La stessa strategia è stata adottata dal governo di Assad, mentre i media statali continuano a proporre la narrazione del conflitto etnico contro l’oppressore. I miliziani di Nawaf Al-Bashir hanno girato un video in cui attraversano l’Eufrate su imbarcazioni cariche di armi annunciando il proposito di attaccare il nemico curdo sull’altra sponda.

La narrazione del conflitto etnico, ripresa in modo più o meno diretto anche da diversi media internazionali tra cui alcuni giornalisti italiani, non può che lasciare perplesso chiunque conosca da vicino l’AANES e le sue forze di autodifesa. Le SDF sono ormai da molto tempo una forza militare a maggioranza araba che già dalla sua fondazione includeva diverse componenti arabe, politicamente e storicamente diverse tra loro: il Battaglione del Sole del Nord, fondato dal comandante arabo-curdo Faysal Abu Leyla, la Forza Al-Sanadid, diretta espressione della tribù Shammar e così molte altre, tra cui lo stesso Consiglio Militare di Deir ez Zor.

Dopotutto, basterebbe guardare il bilancio degli scontri di questi giorni per accorgersi che i primi move caduti tra le fila delle SDF di cui è stata confermata l’identità erano tutti arabi, tra cui seimembri delle Forze Democratiche del Nord, battaglione inquadrato nelle SDF e formato da rivoluzionari arabi provenienti dalla provincia di Idlib.

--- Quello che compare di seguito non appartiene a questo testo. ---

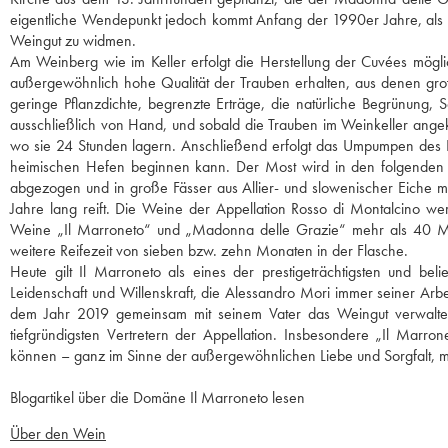
eigentliche Wendepunkt jedoch kommt Anfang der 1990er Jahre, als A
Weingut zu widmen.
Am Weinberg wie im Keller erfolgt die Herstellung der Cuvées möglich
außergewöhnlich hohe Qualität der Trauben erhalten, aus denen 
geringe Pflanzdichte, begrenzte Erträge, die natürliche Begrünung, 
ausschließlich von Hand, und sobald die Trauben im Weinkeller angek
wo sie 24 Stunden lagern. Anschließend erfolgt das Umpumpen des Pr
heimischen Hefen beginnen kann. Der Most wird in den folgenden 
abgezogen und in große Fässer aus Allier- und slowenischer Eiche m
Jahre lang reift. Die Weine der Appellation Rosso di Montalcino we
Weine „Il Marroneto“ und „Madonna delle Grazie“ mehr als 40 Mon
weitere Reifezeit von sieben bzw. zehn Monaten in der Flasche.
Heute gilt Il Marroneto als eines der prestigeträchtigsten und bel
Leidenschaft und Willenskraft, die Alessandro Mori immer seiner Arbe
dem Jahr 2019 gemeinsam mit seinem Vater das Weingut verwaltet
tiefgründigsten Vertretern der Appellation. Insbesondere „Il Ma
können – ganz im Sinne der außergewöhnlichen Liebe und Sorgfalt, mit
Blogartikel über die Domäne Il Marroneto lesen
Über den Wein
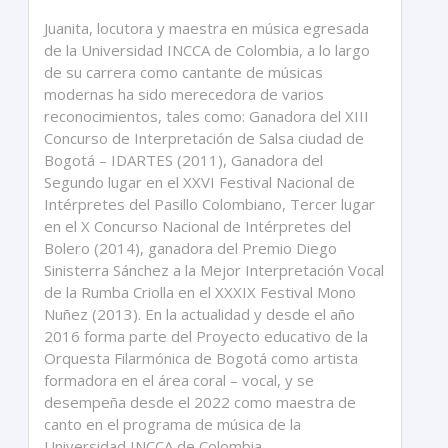
Juanita, locutora y maestra en música egresada
de la Universidad INCCA de Colombia, a lo largo
de su carrera como cantante de músicas
modernas ha sido merecedora de varios
reconocimientos, tales como: Ganadora del XIII
Concurso de Interpretación de Salsa ciudad de
Bogotá – IDARTES (2011), Ganadora del
Segundo lugar en el XXVI Festival Nacional de
Intérpretes del Pasillo Colombiano, Tercer lugar
en el X Concurso Nacional de Intérpretes del
Bolero (2014), ganadora del Premio Diego
Sinisterra Sánchez a la Mejor Interpretación Vocal
de la Rumba Criolla en el XXXIX Festival Mono
Nuñez (2013). En la actualidad y desde el año
2016 forma parte del Proyecto educativo de la
Orquesta Filarmónica de Bogotá como artista
formadora en el área coral – vocal, y se
desempeña desde el 2022 como maestra de
canto en el programa de música de la
Universidad INCCA de Colombia.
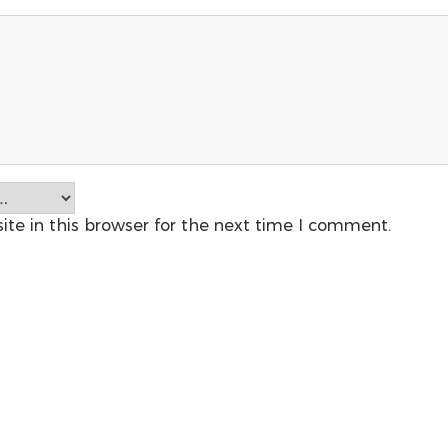
te in this browser for the next time I comment.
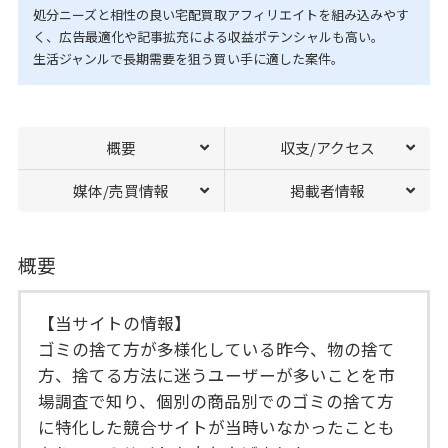
処分ニーズと相性の良い宅配買取アフィリエイトを組み込みやす
く、広告最適化や記事拡充による収益ポテンシャルも高い。
生活ジャンルで長期需要を狙う買い手に適した案件。
概要
収支/アクセス
媒体/売買情報
掲載者情報
概要
【当サイトの情報】
ゴミの捨て方が多様化している昨今、物の捨て
方、捨てる方法に迷うユーザーが多いことを市
場調査で知り、個別の商品別でのゴミの捨て方
に特化した競合サイトが当時いなかったことも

Altri 11 combattenti arabi sono caduti nell’ottavo giorno di operazione, erano appartenenti alle forze speciali Kommando ealle forze di autodifesa Hêzên Xweparastınê.

L’operazione è stata dichiarata conclusa l’8 settembre quando le SDF hanno preso nuovamente il controllo di tutti i centri abitati principali, inclusa Diban, città dove hanno avuto inizio gli scontri. Il 7 settembre, dopo un lungo incontro tra funzionari civili dell’AANES, SDF e rappresentanti dei clan e della società civile di Deir ez-Zor, il comandante generale delle SDF Mazlum Abdi ha annunciato che le parti stanno lavorando insieme per una soluzione diplomatica al conflitto e valutano un’amnistia per i miliziani coinvolti negli scontri.  A nord invece è in corso una violenta escalation di attacchi da parte delle milizie controllate dalla Turchia, fino a ora respinti con successo dal Consiglio militare di Minbij, e dalle altre componenti delle SDF sul resto del fronte. La Coalizione Internazionale ha rilasciato una nota in cui invita tutti gli attori coinvolti a cessare le ostilità, rimarcando che l’unico attore a guadagnare da questo conflitto sarà l’ISIS.